24.  Glimmerings on Blue Glass by Mauricio-José Schwarz (Mexico, 1996). An office full of detectives is addicted to the adventures of Jacknife, a fictional private eye. In real life however, their main job is to certify the mental retardation of assembly line applicants.

25.  The Day We Went through the Transition by Ricard de la Casa and Pedro Jorge Romero (Spain, 1998). The GEI Temporal Intervention Corps protects the pre-2012 historical timeline from those who would benefit from illegal time travel in Spain. In this particular story, the Corps intervenes in the post-Franco transition to democracy (1975-1981).

26.  Exerion by Pablo Castro (Chile, 2000). A metaphor for Chile’s brutal Pinochet period, this story is about a man traumatized by his father’s kidnapping who tries to escape the authorities himself years later by preserving his memories virtually. As he awaits the police, he attempts to break the record of his favorite videogame, Exerion.

27.  Like the Roses Had to Die by Michel Encinosa (Cuba, 2001). Encinosa tells the story of a world with millions of exotics- humans with extreme animal, vegetable, or synthetic implants. The Walled Zone inside an unfinished Olympic stadium is a market and center of a city filled with violence perpetuated by power struggles, virus-laden Skaters and the police.  Here the Wolf, a former space fighter pilot, awaits her friend the Wizard, a techno-alchemist. She recruits the Wizard to help free her husband Mastín from a group of mercenaries. The Wolf stumbles upon a war against exotics led by fanatical pure humans.
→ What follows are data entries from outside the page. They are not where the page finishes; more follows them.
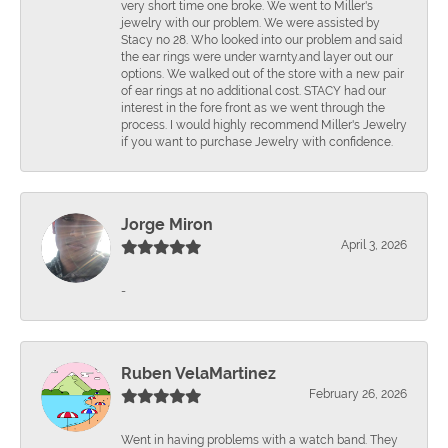
very short time one broke. We went to Miller's
jewelry with our problem. We were assisted by
Stacy no 28. Who looked into our problem and said
the ear rings were under warnty.and layer out our
options. We walked out of the store with a new pair
of ear rings at no additional cost. STACY had our
interest in the fore front as we went through the
process. I would highly recommend Miller's Jewelry
if you want to purchase Jewelry with confidence.
Jorge Miron
April 3, 2026
-
Ruben VelaMartinez
February 26, 2026
Went in having problems with a watch band. They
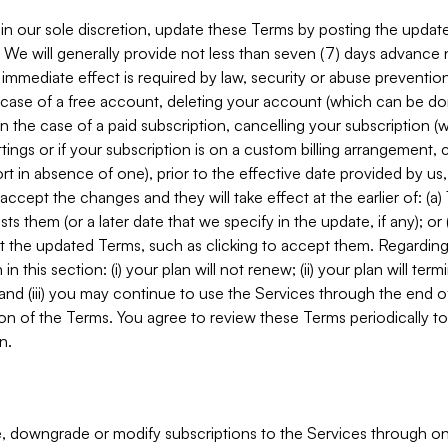
in our sole discretion, update these Terms by posting the updat
. We will generally provide not less than seven (7) days advance
mmediate effect is required by law, security or abuse prevention
e case of a free account, deleting your account (which can be don
 in the case of a paid subscription, cancelling your subscription
tings or if your subscription is on a custom billing arrangement
 in absence of one), prior to the effective date provided by us
ccept the changes and they will take effect at the earlier of: (a)
sts them (or a later date that we specify in the update, if any); o
pt the updated Terms, such as clicking to accept them. Regarding 
in this section: (i) your plan will not renew; (ii) your plan will ter
 and (iii) you may continue to use the Services through the end of
ion of the Terms. You agree to review these Terms periodically to 
n.
 downgrade or modify subscriptions to the Services through o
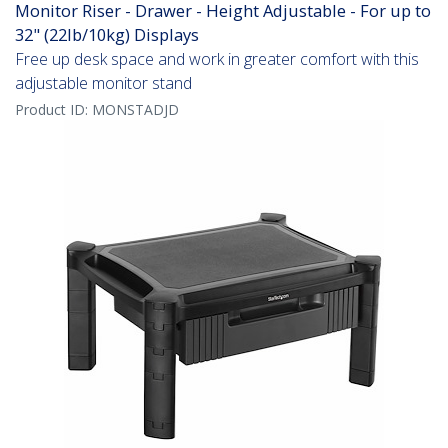
Monitor Riser - Drawer - Height Adjustable - For up to
32" (22lb/10kg) Displays
Free up desk space and work in greater comfort with this
adjustable monitor stand
Product ID:
MONSTADJD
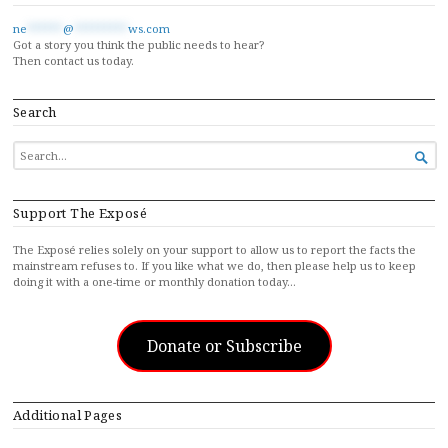
ne
******
@
*********
ws.com
Got a story you think the public needs to hear?
Then contact us today.
Search
SEARCH

FOR...
Support The Exposé
The Exposé relies solely on your support to allow us to report the facts the
mainstream refuses to. If you like what we do, then please help us to keep
doing it with a one-time or monthly donation today…
Donate or Subscribe
Additional Pages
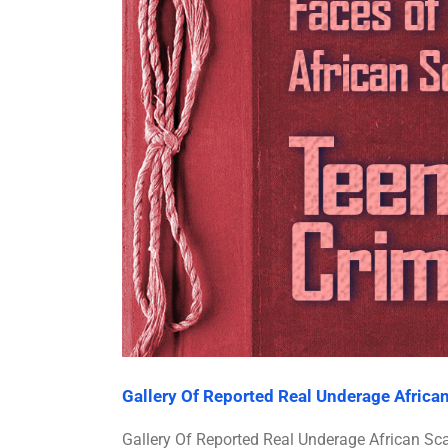
Gallery Of Reported Real Underage Afric
Gallery Of Reported Real Underage African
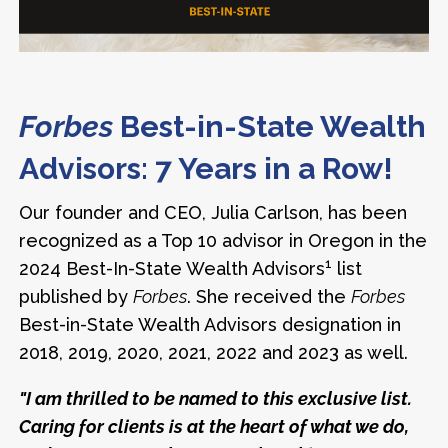
Forbes
Best-in-State Wealth
Advisors: 7 Years in a Row!
Our founder and CEO, Julia Carlson, has been
recognized as a Top 10 advisor in Oregon in the
1
2024 Best-In-State Wealth Advisors
list
published by
Forbes
. She received the
Forbes
Best-in-State Wealth Advisors designation in
2018, 2019, 2020, 2021, 2022 and 2023 as well.
"I am thrilled to be named to this exclusive list.
Caring for clients is at the heart of what we do,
The only ones I found to be a chore to read were The Violet’s Embryos and Brain Transplant which were a bit too “out there” for me. My personal favorites were Baby H.P. and The Annunciation for making me laugh; Acronia and The Day We Went through the Transition for the worlds they create; Like the Roses Had to Die and Gray Noise for their fast-paced action; and Reaching the Shore for its tenderness. I will definitely be looking for more from these authors- any recommendations are appreciated!